在实验室中模拟天体粒子所产生的震动波加速剂由恒星爆炸供电

When stars explode as supernovas, they produce shock waves in the plasma surrounding them. So powerful are these shock waves, they can act as particle accelerators that blast streams of particles, called cosmic rays, out into the universe at nearly the speed of light. Yet how exactly they do that has remained something of a mystery.

现在,科学家已经发明了一种新的方式通过建立在实验室震荡的缩小版来研究天体物理冲击波的内部运作。他们发现的天体物理冲击在非常小的规模开发动荡 - 不能被天文观测中可以看出vwin手机版秤 - 朝着冲击波有助于电子踢他们升压到最终,难以置信的速度前。

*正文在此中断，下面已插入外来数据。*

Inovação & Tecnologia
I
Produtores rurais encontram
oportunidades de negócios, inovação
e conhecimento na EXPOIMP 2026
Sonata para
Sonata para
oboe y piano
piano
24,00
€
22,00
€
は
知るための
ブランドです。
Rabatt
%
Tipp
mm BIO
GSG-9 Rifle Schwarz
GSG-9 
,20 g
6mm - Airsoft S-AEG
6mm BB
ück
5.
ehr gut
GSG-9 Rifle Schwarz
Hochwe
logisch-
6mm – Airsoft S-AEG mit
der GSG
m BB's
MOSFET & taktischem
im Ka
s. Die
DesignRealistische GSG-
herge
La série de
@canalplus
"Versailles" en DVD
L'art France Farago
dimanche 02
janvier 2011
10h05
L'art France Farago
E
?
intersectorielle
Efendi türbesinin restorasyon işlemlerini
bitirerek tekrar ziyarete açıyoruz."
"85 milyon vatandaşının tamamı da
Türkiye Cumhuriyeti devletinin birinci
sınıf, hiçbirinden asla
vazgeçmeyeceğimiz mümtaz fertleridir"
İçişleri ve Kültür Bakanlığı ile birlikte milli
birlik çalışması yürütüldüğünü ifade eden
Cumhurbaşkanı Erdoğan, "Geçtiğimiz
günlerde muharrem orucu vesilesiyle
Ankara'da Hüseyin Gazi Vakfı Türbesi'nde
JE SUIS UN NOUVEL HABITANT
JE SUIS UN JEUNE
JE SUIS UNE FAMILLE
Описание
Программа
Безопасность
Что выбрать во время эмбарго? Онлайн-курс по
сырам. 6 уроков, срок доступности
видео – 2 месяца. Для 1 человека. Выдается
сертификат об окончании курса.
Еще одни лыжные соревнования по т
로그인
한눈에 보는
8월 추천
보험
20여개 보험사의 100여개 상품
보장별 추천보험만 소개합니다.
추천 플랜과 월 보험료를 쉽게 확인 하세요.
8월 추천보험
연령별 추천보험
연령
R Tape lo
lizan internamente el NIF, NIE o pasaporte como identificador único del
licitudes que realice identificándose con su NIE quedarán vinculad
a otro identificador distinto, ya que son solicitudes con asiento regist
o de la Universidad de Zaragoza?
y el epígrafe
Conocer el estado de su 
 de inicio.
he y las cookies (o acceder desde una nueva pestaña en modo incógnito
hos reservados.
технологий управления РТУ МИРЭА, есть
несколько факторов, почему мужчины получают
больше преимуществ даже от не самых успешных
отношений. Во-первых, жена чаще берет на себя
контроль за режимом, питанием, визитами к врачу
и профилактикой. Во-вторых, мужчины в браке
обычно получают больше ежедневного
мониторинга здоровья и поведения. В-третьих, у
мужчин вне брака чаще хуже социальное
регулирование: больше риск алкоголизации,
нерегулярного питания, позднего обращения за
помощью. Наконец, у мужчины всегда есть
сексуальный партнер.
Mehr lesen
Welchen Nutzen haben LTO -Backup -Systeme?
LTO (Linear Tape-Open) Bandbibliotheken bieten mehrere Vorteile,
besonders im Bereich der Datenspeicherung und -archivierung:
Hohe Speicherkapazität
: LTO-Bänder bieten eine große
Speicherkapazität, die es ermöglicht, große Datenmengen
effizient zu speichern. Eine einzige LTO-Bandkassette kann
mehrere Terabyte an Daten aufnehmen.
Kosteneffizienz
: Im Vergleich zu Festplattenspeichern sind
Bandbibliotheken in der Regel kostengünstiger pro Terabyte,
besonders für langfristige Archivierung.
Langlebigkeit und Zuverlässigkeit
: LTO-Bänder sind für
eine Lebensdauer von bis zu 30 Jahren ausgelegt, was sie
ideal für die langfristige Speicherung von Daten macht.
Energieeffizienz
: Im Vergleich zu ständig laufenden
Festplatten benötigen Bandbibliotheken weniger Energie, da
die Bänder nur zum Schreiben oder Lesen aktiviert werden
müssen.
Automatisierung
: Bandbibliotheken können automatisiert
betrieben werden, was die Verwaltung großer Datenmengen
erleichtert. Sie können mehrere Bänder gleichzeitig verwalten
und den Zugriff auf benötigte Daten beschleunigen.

“These are fascinating systems, but because they are so far away it’s hard to study them,” said Frederico Fiuza, a senior staff scientist at the Department of Energy’s SLAC National Accelerator Laboratory, who led the new study. “We are not trying to make supernova remnants in the lab, but we can learn more about the physics of astrophysical shocks there and validate models.”

注射问题

Astrophysical shock waves around supernovas are not unlike the shockwaves and sonic booms that form in front of supersonic jets. The difference is that when a star blow up, it forms what physicists call a collisionless shock in the surrounding gas of ions and free electrons, or plasma. Rather than running into each other as air molecules would, individual electrons and ions are forced this way and that by intense electromagnetic fields within the plasma. In the process, researchers have worked out, supernova remnant shocks produce strong electromagnetic fields that bounce charged particles across the shock multiple times and accelerate them to extreme speeds.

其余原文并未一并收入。